## REQUIRED WORK
Count up every line of the data in which "文档与工具" occurs. The reply is one number and nothing more.

Source data
● ● ● ● ● ● ●
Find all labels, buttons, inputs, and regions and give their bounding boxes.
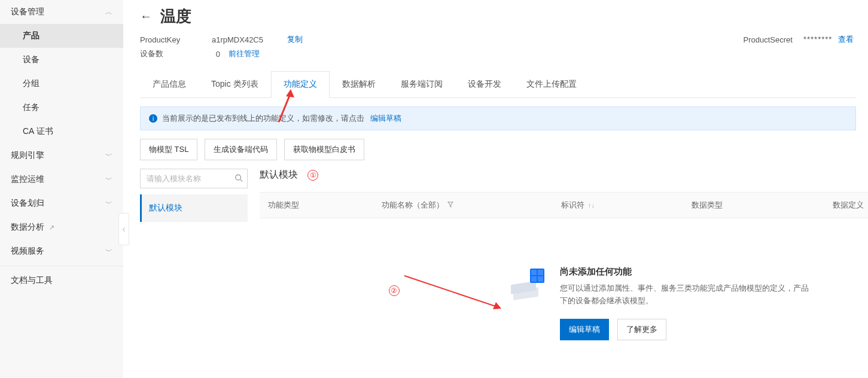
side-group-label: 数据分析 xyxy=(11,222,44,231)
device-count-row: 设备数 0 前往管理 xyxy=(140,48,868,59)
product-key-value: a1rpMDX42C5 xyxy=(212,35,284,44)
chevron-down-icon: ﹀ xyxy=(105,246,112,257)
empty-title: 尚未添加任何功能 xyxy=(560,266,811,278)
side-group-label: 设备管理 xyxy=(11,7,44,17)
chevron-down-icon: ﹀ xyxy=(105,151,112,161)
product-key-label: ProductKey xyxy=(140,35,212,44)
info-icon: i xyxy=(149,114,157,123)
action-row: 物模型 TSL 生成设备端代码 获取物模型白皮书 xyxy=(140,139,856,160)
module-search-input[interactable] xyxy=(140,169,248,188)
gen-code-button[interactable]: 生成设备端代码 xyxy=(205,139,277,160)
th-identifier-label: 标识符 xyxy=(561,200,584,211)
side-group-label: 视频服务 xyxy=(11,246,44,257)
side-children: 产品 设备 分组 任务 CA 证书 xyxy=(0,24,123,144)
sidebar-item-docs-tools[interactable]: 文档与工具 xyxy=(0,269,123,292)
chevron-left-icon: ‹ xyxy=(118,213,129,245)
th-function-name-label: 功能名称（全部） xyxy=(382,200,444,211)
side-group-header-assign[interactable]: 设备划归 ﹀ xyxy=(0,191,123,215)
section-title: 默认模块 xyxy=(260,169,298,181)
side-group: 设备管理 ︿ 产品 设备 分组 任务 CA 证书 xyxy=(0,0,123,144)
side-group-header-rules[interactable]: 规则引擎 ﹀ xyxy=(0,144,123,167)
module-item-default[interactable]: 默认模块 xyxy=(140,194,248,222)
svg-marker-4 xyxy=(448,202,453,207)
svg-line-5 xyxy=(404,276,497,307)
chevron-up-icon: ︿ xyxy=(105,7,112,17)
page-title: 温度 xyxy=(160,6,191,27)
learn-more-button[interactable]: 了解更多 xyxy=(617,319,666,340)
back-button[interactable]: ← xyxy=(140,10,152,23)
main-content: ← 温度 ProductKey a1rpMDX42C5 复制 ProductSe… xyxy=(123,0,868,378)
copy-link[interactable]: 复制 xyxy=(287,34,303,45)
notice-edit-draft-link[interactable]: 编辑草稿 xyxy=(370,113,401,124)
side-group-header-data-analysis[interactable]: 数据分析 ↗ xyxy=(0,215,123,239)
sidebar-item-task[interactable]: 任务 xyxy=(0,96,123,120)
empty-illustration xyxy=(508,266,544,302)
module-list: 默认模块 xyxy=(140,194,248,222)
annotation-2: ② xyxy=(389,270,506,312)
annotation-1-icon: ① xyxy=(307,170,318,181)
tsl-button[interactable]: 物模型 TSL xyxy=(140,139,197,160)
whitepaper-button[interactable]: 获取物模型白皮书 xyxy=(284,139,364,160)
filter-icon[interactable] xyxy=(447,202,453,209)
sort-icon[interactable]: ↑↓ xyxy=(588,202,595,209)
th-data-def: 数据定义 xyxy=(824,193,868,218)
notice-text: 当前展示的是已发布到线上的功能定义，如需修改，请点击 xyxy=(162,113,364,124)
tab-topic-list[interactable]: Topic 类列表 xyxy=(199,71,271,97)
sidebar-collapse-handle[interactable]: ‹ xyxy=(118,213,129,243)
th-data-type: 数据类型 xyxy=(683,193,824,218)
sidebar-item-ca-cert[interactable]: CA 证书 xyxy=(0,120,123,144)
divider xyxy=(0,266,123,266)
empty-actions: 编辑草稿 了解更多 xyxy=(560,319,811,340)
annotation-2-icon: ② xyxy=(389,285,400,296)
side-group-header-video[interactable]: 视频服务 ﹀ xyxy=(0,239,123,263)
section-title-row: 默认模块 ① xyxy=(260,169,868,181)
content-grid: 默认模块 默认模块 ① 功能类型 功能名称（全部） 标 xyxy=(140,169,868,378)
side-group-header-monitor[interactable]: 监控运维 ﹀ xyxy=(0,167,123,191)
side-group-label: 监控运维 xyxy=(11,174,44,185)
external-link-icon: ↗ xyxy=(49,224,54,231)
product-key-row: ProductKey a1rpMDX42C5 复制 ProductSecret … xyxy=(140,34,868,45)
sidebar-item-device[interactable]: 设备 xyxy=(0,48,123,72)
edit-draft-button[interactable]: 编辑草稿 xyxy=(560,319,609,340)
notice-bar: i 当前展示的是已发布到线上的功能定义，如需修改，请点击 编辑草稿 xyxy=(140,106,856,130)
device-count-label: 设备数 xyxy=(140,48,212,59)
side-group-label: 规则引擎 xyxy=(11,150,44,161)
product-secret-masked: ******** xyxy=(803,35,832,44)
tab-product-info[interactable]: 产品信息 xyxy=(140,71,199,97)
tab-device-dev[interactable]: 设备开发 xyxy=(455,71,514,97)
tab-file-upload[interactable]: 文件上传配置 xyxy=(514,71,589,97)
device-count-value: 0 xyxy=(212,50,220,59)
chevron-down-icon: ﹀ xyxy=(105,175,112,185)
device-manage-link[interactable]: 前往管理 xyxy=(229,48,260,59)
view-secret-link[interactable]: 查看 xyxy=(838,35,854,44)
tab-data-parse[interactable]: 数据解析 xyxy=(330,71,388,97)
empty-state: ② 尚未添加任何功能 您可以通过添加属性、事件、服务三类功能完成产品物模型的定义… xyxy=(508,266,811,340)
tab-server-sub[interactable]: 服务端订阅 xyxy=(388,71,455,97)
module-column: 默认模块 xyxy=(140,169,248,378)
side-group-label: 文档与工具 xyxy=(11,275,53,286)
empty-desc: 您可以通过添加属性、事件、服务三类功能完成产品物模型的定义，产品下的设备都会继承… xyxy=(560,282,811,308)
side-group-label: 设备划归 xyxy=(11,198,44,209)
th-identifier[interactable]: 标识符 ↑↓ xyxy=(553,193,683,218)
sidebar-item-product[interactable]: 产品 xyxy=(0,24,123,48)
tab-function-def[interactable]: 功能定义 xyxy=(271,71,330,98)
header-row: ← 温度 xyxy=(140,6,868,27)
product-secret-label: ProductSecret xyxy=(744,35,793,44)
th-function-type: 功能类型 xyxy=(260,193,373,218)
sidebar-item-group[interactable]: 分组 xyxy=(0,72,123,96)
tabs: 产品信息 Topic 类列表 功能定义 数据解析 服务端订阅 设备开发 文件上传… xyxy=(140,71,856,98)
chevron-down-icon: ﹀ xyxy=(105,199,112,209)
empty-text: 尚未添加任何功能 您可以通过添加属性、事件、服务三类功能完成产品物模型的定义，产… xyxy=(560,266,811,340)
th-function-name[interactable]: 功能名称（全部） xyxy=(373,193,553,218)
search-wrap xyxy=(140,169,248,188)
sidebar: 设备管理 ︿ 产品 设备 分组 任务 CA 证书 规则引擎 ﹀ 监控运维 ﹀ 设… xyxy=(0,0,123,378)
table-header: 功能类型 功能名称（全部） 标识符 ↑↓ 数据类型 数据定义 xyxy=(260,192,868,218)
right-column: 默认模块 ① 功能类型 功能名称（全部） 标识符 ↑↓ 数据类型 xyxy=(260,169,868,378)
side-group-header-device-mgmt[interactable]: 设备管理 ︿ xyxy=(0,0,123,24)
● ● ● ● ● ● ●
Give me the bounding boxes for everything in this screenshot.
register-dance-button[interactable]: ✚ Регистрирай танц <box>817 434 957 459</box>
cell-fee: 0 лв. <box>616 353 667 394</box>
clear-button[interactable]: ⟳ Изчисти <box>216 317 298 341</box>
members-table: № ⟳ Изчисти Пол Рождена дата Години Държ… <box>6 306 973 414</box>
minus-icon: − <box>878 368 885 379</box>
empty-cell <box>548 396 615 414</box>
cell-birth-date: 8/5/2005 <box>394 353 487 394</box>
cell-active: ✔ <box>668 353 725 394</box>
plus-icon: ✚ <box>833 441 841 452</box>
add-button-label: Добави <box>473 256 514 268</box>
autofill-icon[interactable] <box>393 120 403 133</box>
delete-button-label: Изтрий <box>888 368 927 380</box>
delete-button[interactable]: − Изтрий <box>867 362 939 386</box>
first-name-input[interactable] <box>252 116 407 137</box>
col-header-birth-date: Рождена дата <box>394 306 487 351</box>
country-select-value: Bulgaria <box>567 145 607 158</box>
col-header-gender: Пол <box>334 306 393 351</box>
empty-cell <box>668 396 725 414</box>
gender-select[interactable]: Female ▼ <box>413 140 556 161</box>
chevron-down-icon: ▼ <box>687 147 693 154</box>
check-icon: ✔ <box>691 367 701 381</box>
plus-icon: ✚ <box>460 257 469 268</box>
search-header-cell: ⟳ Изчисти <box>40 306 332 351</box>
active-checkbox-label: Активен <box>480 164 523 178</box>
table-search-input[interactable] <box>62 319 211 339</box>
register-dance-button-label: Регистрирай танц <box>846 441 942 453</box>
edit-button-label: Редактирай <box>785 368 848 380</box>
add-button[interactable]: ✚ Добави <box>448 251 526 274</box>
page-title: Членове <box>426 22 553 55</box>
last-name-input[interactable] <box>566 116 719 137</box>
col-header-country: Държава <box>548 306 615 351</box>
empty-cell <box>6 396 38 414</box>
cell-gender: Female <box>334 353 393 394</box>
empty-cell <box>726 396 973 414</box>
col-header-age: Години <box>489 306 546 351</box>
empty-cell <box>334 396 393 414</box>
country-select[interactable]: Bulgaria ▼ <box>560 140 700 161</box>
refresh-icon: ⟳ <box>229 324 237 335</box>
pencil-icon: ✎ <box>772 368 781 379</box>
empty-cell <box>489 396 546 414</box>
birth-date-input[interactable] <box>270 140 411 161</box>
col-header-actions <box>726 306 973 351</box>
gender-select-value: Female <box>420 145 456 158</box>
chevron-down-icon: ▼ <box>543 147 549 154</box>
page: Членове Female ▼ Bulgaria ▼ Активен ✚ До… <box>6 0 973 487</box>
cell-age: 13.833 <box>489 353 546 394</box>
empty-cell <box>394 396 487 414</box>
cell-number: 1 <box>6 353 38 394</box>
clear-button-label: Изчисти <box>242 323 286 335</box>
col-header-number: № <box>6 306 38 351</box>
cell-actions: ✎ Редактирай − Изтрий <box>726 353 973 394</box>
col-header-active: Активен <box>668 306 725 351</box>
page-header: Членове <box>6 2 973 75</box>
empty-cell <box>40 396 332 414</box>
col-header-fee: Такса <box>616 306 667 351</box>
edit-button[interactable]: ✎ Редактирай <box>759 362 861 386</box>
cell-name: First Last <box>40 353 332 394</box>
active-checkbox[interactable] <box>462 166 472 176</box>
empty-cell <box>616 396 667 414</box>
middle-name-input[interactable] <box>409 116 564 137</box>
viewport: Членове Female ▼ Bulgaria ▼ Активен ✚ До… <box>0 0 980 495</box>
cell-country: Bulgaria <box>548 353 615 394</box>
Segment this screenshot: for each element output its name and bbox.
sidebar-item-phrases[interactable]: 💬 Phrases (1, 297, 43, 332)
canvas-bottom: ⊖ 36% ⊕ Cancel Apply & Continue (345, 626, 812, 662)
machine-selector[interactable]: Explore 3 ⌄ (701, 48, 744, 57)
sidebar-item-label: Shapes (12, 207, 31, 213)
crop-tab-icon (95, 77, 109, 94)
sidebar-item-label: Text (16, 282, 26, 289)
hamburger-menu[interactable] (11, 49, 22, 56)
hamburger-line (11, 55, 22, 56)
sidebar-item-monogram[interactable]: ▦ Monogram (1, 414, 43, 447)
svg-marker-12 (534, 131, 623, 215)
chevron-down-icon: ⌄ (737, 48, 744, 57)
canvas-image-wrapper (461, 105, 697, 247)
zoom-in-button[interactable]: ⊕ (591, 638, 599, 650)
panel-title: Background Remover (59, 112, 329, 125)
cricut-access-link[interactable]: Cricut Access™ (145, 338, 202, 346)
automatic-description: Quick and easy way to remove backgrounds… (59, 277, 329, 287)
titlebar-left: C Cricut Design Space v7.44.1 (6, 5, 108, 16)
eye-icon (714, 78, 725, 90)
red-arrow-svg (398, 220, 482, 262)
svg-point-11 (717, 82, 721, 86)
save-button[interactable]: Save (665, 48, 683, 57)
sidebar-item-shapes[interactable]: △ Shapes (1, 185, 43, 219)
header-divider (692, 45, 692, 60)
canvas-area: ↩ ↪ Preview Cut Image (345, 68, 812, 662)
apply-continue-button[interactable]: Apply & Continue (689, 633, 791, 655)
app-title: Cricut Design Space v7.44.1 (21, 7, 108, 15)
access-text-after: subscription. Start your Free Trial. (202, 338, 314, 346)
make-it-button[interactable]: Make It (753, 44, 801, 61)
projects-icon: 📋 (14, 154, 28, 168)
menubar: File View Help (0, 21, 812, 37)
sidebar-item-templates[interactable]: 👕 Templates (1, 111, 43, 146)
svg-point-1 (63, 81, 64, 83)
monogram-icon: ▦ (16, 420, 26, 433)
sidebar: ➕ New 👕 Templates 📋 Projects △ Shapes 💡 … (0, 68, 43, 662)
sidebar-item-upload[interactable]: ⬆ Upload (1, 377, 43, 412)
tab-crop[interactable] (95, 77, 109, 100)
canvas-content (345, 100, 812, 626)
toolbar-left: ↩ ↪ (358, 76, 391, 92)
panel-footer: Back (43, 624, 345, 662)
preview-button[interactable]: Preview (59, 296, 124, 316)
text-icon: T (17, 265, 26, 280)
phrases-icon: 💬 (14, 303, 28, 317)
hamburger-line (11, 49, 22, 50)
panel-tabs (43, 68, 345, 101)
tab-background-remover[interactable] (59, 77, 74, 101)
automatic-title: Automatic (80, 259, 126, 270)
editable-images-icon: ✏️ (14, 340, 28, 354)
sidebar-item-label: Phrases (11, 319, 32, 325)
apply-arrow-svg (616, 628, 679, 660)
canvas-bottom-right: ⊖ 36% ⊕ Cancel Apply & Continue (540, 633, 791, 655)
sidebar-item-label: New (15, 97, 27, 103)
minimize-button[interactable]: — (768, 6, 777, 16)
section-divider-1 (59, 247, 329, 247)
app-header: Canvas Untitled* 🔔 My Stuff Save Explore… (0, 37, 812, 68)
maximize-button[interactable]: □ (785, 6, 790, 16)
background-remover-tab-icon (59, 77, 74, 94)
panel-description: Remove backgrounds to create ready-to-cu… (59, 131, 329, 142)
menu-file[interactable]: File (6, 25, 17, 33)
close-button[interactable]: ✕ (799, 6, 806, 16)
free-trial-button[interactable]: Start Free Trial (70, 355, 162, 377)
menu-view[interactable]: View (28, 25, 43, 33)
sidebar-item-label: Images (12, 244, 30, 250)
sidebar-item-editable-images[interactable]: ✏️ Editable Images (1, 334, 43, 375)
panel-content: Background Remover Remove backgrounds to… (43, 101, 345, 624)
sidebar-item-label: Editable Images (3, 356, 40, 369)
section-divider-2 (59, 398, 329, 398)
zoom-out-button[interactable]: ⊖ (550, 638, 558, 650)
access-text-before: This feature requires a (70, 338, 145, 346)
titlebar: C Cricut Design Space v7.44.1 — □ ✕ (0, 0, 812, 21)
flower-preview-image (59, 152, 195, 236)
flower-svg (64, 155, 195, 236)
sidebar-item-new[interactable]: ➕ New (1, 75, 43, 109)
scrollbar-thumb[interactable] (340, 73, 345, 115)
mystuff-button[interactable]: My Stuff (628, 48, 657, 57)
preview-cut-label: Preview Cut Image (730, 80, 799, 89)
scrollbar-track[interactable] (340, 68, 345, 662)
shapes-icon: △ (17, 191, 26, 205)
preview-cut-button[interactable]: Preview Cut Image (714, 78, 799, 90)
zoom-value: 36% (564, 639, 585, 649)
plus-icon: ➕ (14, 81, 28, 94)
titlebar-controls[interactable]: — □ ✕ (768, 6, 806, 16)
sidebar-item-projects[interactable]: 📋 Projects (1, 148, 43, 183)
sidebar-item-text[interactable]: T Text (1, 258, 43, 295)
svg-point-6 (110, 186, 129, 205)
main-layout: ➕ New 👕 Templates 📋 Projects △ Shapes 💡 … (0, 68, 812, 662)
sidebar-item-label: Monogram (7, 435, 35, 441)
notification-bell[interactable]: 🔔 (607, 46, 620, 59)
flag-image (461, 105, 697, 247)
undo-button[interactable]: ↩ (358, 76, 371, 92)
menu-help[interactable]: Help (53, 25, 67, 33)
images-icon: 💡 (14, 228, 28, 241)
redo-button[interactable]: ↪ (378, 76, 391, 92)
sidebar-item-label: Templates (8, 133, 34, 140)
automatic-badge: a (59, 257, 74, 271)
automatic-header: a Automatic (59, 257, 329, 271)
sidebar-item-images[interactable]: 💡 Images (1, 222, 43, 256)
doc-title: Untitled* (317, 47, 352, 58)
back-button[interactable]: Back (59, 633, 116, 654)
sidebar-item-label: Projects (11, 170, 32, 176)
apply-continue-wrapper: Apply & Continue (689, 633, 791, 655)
● ● ● ● ● ● ●
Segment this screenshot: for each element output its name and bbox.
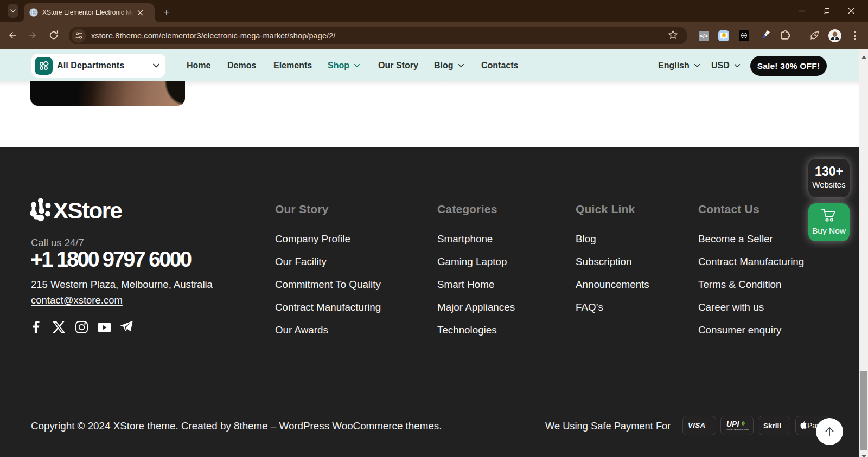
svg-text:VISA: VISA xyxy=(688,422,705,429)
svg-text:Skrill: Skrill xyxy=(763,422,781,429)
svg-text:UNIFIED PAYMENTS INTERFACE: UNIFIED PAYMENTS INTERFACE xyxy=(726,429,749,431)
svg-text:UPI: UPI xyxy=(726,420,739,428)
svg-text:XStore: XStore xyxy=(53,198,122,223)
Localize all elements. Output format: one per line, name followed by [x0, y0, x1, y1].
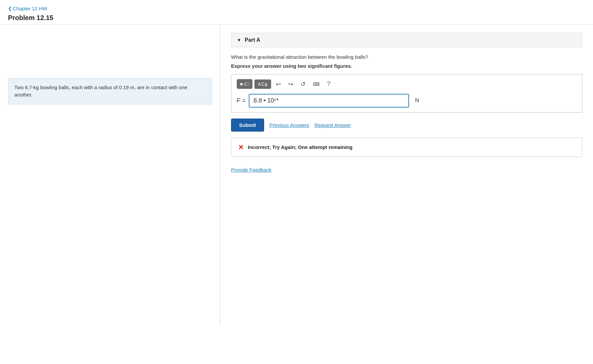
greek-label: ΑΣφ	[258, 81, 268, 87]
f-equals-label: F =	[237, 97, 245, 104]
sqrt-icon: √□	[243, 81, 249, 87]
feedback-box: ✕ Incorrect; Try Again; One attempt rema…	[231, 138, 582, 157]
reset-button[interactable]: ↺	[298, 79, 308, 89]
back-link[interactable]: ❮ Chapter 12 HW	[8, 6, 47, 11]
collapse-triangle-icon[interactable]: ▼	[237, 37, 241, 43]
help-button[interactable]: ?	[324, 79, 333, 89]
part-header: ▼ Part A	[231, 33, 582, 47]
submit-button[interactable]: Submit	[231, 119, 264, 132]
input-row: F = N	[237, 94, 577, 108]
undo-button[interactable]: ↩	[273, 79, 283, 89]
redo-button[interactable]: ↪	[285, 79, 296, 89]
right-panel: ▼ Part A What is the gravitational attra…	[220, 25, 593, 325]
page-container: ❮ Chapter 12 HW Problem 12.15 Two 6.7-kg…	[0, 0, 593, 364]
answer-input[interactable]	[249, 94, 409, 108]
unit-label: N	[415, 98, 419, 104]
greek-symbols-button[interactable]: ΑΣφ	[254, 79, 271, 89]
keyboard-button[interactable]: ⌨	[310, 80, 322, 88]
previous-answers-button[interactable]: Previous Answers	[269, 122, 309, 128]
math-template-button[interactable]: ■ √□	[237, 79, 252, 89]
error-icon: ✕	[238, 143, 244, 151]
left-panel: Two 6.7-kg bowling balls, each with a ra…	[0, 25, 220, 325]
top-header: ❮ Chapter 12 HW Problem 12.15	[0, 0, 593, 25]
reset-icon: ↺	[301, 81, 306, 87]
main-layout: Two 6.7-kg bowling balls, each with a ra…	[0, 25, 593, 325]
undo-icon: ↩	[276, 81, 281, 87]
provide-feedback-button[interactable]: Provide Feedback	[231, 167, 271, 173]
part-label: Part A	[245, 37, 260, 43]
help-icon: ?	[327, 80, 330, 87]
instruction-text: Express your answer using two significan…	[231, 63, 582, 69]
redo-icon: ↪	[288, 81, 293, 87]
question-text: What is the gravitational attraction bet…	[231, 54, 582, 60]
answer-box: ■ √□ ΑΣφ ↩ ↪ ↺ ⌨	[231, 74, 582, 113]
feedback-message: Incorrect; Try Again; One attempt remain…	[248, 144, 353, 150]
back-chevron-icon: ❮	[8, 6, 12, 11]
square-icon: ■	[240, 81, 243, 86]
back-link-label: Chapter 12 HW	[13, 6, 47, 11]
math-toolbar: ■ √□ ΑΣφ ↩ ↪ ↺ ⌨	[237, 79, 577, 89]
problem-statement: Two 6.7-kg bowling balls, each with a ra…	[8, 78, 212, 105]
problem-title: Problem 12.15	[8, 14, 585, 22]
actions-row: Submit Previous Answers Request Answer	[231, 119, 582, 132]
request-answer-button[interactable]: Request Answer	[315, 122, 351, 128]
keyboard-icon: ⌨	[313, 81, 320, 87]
● ● ● ● ● ● ●
## RESULT BELOW
2